Plenary Lecture

Multimedia Literacy in Preschool and Primary Education

Assistant Professor Nives Mikelic Preradovic
Faculty of Humanities and Social Sciences
University of Zagreb
Croatia
E-mail: nives.mikelic@gmail.com

Abstract: Multimedia literacy represents a set of skills enabling individuals to effectively find, interpret, use, evaluate and even create multimedia. It encompasses abilities needed to process and exploit all components of multimedia: text, sound, image, animation, video and interactivity.
According to UNESCO, alphabetic literacy (the ability to identify, understand, interpret, create, communicate, compute and use printed and written materials associated with varying contexts) is a human right and the foundation of all learning. It is also a skill that begins in infancy and continues to grow over the lifetime.
But, today’s children are not limited to written materials; they are frequentconsumers of multimedia, surrounded by video games and dynamic media with a high level of interactivity. They prefer the content presented by graphics, sound and video more than written materials and are impatient for the traditional slow systematic transfer of the learning content. Therefore, they must be taught to construct meaning from multiple modes of presentation of the learning content and to evaluate the multimedia.
The first part of the lecture summarizes the necessary elements of multimedia literacy education, its key stakeholders and emphasizes its role in the early years of life.
Parents, caregivers and educators all play a role in building the foundation for multimedia literacy. The need for multimedia literacy education puts forward new requirements to caregivers, parents and educators, who are expected to become multimedia literate lifelong learners. On the other hand, preschool and primary school literacy education still tends to focus on alphabetic literacy and traditional approach that does not take into account the wealth of knowledge children acquire through everyday contact with constantly evolving multimedia environments.
In the second part of the lecture, a new paradigm implied by multimedia competencies will be discussed.
Although they recognize the importance of children to be multimedia literate, a large percentage of preschool and primary school systems in the developed world still does not include multimedia literacy into the obligatory curriculum. If a curriculum combines multiple instructional tools (text, sound, video and images), it is possible to attract children’ attention and deepen their learning experience.
Therefore, the last part of the lecture will summarize approaches, similarities, differences, advantages and issues of introducing multimedia literacy education in preschools and primary schools in different countries of the world.

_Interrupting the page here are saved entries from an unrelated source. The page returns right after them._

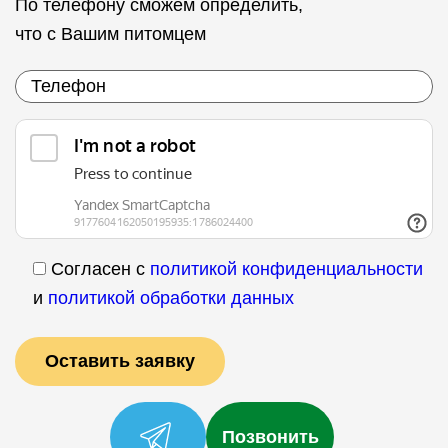
По телефону сможем определить,
что с Вашим питомцем
Согласен с
политикой конфиденциальности
и
политикой обработки данных
Позвонить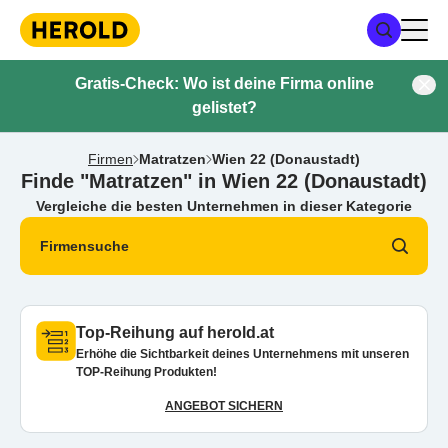
Gratis-Check: Wo ist deine Firma online
gelistet?
Firmen
Matratzen
Wien 22 (Donaustadt)
Finde "Matratzen" in Wien 22 (Donaustadt)
Vergleiche die besten Unternehmen in dieser Kategorie
Firmensuche
Top-Reihung auf herold.at
Erhöhe die Sichtbarkeit deines Unternehmens mit unseren
TOP-Reihung Produkten!
ANGEBOT SICHERN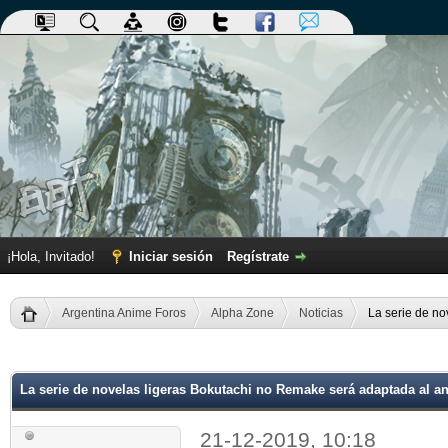
¡Hola, Invitado!
Iniciar sesión
Regístrate
Argentina Anime Foros
Alpha Zone
Noticias
La serie de n
dia
La serie de novelas ligeras Bokutachi no Remake será adaptada al a
21-12-2019, 10:18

Brief Biography of the Speaker: Nives Mikelić Preradović is assistant professor at the Department of Information Sciences, Faculty of Humanities and Social Sciences, University of Zagreb. She obtained her MA in Croatian language and literature and Information sciences at the University of Zagreb andher MPhil in Natural Language Processing at Cambridge University, UK. She obtained her PhD in 2008 at the Zagreb University on the development of the Croatian Valency Lexicon – Crovallex and accentual-derivational models for Croatian nouns and adjectives as well as accentual-conjugational model for verbs. In 2006 she spent a semester doing teaching and research at Georgetown University, USA. She published a book, 22 journal papers, 15 book chapters and about 12 scientific papers in conference proceedings, part of them in WSEAS conferences. She was the editor of 2 WSEAS conference proceedings. Her research interests include developing multilingual valency lexicons, morphosyntactic annotation, sentiment analysis (opinion mining), computer-assisted language learning, multimedia, text summarization and service learning (community-based learning).
Prof. Mikelić Preradović participated in several international and national projects: ACCURAT (Analysis and evaluation of Comparable Corpora for Under Resourced Areas of machine Translation), CESAR (CEntral and South-east europeAn Resources), Abu-MaTran (Automatic Building of Machine Translation), Typology of Knowledge and Information Processing Methods and Design and Management of Public Knowledge in the Information Space.